The Nigerian Voter is a series that seeks to understand the motivations that drive the voting decisions of Nigerians — why they vote, how they choose their candidates, why some have never voted, and their wildest stories around elections.

In today’s edition, Citizen discusses the various factors that could affect the choice of a Nigerian Voter as they prepare to come to the polls in February 2023.

With Nigerian voters being only 31 days shy from casting their votes in February 2023, a lot of activity has been going on from key players in the political scene. 

This ranges from party defections to allegations against candidates and so much more. And these activities have a very high chance of determining who a voter would support during an election. 

However, some of these factors play a key role in voter decisions. These are:


There are 18 candidates vying for the presidency, and three of them are from the major ethnic groups in Nigeria. 

Atiku Abubakar of the People’s Democratic Party (PDP) from the North, Bola Ahmed Tinubu of the All Progressives Congress (APC) from the South-West, and Peter Obi of the Labour Party (LP) from the East. 

Despite the provision given by law which allows individuals of all tribes to contest for elections, there has been controversy since 1999 that presidential power should rotate every eight years between the northern and southern parts of the country.

This is why many individuals and groups from the north and the south agree that President Muhammadu Buhari must be succeeded by someone from the south.

However, a South-Eastern presidency (which could be made likely with Obi winning the elections) has been a source of controversy amongst ethnic tribes. 

This is largely because the zone is clamouring to produce its first-ever president in Nigeria. 


Religion, like ethnicity, has always been a very key factor in voter participation. Islam and Christianity are the two biggest religions in Nigeria, with 53.5% of Nigerians being Muslim and 45.9% being Christian respectively. 

Since 1999 there has also been an unwritten law to ensure that the president and the vice president do not share the same religion. While the north is predominantly Muslim, the south is predominantly Christian. 

But that may change if this man comes along.


In July 2022, Bola Tinubu, a Yoruba Muslim, chose Kashim Shettima, a Kanuri Muslim and former governor of Borno State, as his running mate. 

As expected, many Nigerians and groups, including the Christian Association of Nigeria, strongly condemned the ticket.

But that didn’t stop the BAT, as he is still proudly campaigning on a Muslim-Muslim ticket. 

The rise of a ‘third force’

Until 2015, the only strong contenders for the presidency were the People’s Democratic Party (PDP).

Their winning streak ended when their candidate (Goodluck Jonathan) lost the 2015 elections to President Muhammadu Buhari of the APC. 

In 2023, things are looking to change with the rise of a third-party force from the Labour Party (LP).

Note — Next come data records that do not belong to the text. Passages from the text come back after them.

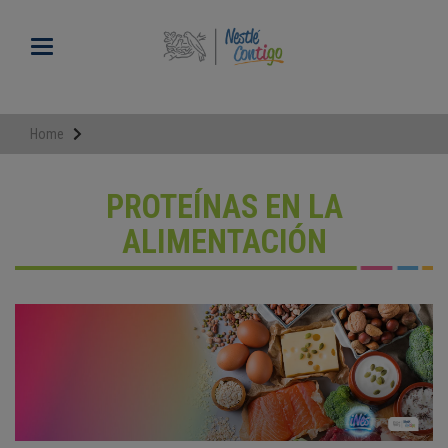
Pasar
al
Toggle navigation
contenido
principal
Home
PROTEÍNAS EN LA
ALIMENTACIÓN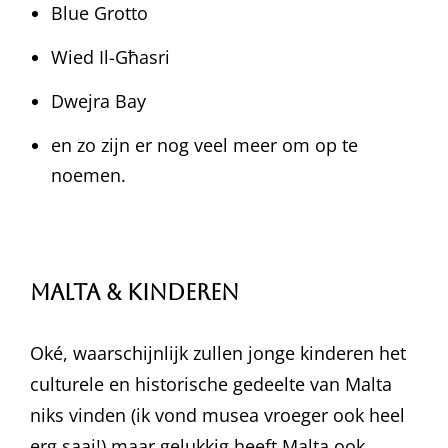
Blue Grotto
Wied Il-Għasri
Dwejra Bay
en zo zijn er nog veel meer om op te
noemen.
Malta & Kinderen
Oké, waarschijnlijk zullen jonge kinderen het
culturele en historische gedeelte van Malta
niks vinden (ik vond musea vroeger ook heel
erg saai!) maar gelukkig heeft Malta ook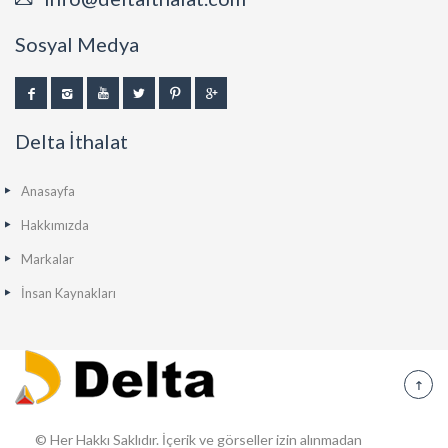
Sosyal Medya
Delta İthalat
Anasayfa
Hakkımızda
Markalar
İnsan Kaynakları
© Her Hakkı Saklıdır. İçerik ve görseller izin alınmadan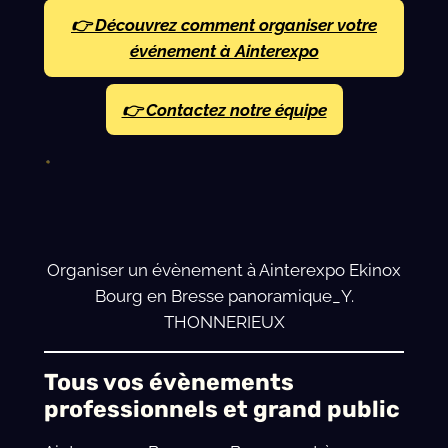
👉
Découvrez comment
organiser votre
événement à Ainterexpo
👉 Contactez notre équipe
Organiser un évènement à Ainterexpo Ekinox
Bourg en Bresse panoramique_Y.
THONNERIEUX
Tous vos évènements
professionnels et grand public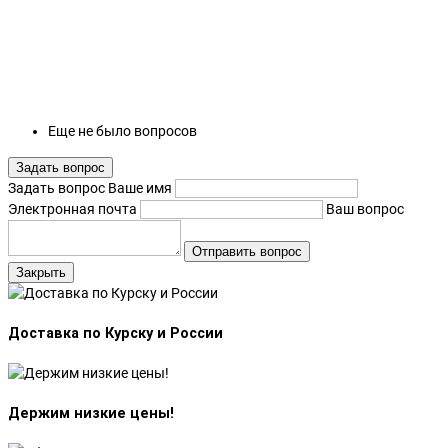
Еще не было вопросов
Задать вопрос
Задать вопрос
Ваше имя
Электронная почта
Ваш вопрос
Отправить вопрос
Закрыть
Доставка по Курску и России
Держим низкие цены!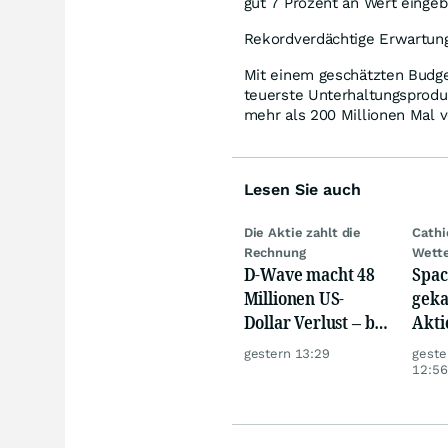
gut 7 Prozent an Wert eingeb
Rekordverdächtige Erwartun
Mit einem geschätzten Budget
teuerste Unterhaltungsprodu
mehr als 200 Millionen Mal v
Lesen Sie auch
Die Aktie zahlt die
Cath
Rechnung
Wett
D-Wave macht 48
Spac
Millionen US-
geka
Dollar Verlust – bei
Akti
nur 3,1 Millionen
gestern 13:29
geste
Umsatz
12:56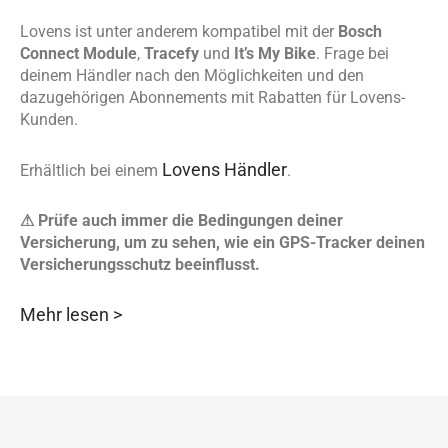
Lovens ist unter anderem kompatibel mit der
Bosch
Connect Module
,
Tracefy
und
It’s My Bike
. Frage bei
deinem Händler nach den Möglichkeiten und den
dazugehörigen Abonnements mit Rabatten für Lovens-
Kunden.
Lovens Händler
Erhältlich bei einem
.
⚠ Prüfe auch immer die Bedingungen deiner
Versicherung, um zu sehen, wie ein GPS-Tracker deinen
Versicherungsschutz beeinflusst.
Mehr lesen >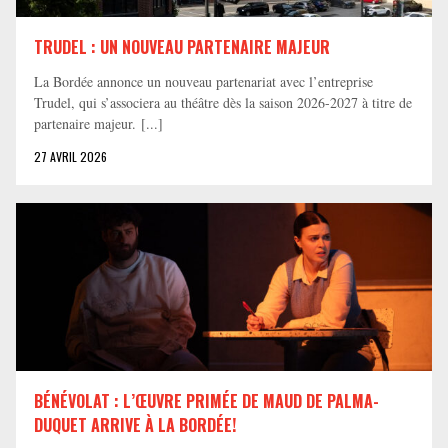
TRUDEL : UN NOUVEAU PARTENAIRE MAJEUR
La Bordée annonce un nouveau partenariat avec l’entreprise
Trudel, qui s’associera au théâtre dès la saison 2026-2027 à titre de
partenaire majeur. [...]
27 AVRIL 2026
BÉNÉVOLAT : L’ŒUVRE PRIMÉE DE MAUD DE PALMA-
DUQUET ARRIVE À LA BORDÉE!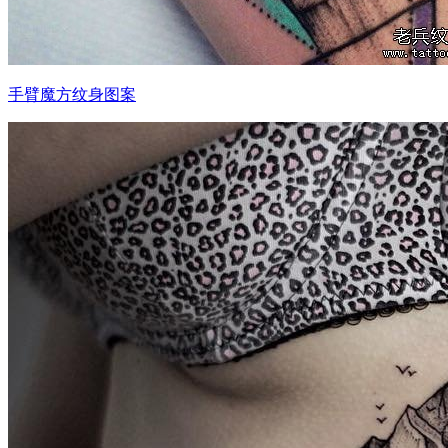
手臂魔方纹身图案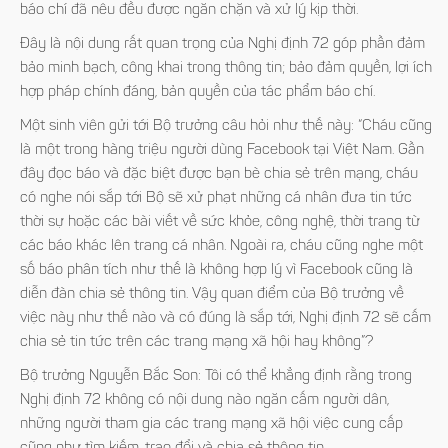
báo chí đã nêu đều được ngăn chặn và xử lý kịp thời.
Đây là nội dung rất quan trọng của Nghị định 72 góp phần đảm
bảo minh bạch, công khai trong thông tin; bảo đảm quyền, lợi ích
hợp pháp chính đáng, bản quyền của tác phẩm báo chí.
Một sinh viên gửi tới Bộ trưởng câu hỏi như thế này: “Cháu cũng
là một trong hàng triệu người dùng Facebook tại Việt Nam. Gần
đây đọc báo và đặc biệt được bạn bè chia sẻ trên mạng, cháu
có nghe nói sắp tới Bộ sẽ xử phạt những cá nhân đưa tin tức
thời sự hoặc các bài viết về sức khỏe, công nghệ, thời trang từ
các báo khác lên trang cá nhân. Ngoài ra, cháu cũng nghe một
số báo phân tích như thế là không hợp lý vì Facebook cũng là
diễn đàn chia sẻ thông tin. Vậy quan điểm của Bộ trưởng về
việc này như thế nào và có đúng là sắp tới, Nghị định 72 sẽ cấm
chia sẻ tin tức trên các trang mạng xã hội hay không”?
Bộ trưởng Nguyễn Bắc Son:
Tôi có thể khẳng định rằng trong
Nghị định 72 không có nội dung nào ngăn cấm người dân,
những người tham gia các trang mạng xã hội việc cung cấp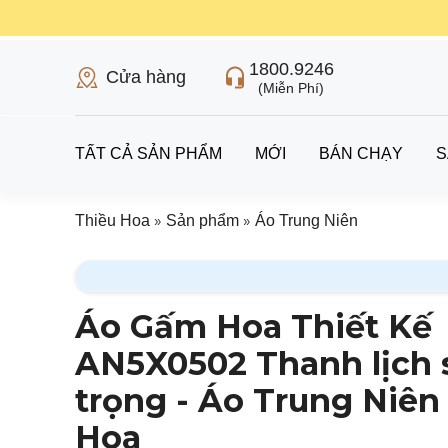
1800.9246
Cửa hàng
(Miễn Phí)
TẤT CẢ SẢN PHẨM
MỚI
BÁN CHẠY
S
»
»
Thiều Hoa
Sản phẩm
Áo Trung Niên
Áo Gấm Hoa Thiết Kế
AN5X0502 Thanh lịch 
trọng - Áo Trung Niên
Hoa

This is all due to its presidential candidate, Peter Obi. 

Already he has managed to create a strong Obidient movement across the country, as well as become a favourite for the elections with more than four opinion polls in his favour. 


In a country with over 63% of its population being multidimensionally poor, anyone is looking for a means to hustle and make money. Even if it means selling their votes to do it. 

However, there are promises of reduction in the act. 

The Chairman of the Independent National Electoral Commission (INEC), Mahmoud Yakubu, promised Nigerians that party agents caught buying votes during the 2023 elections would be rightfully punished in accordance with the Electoral Act.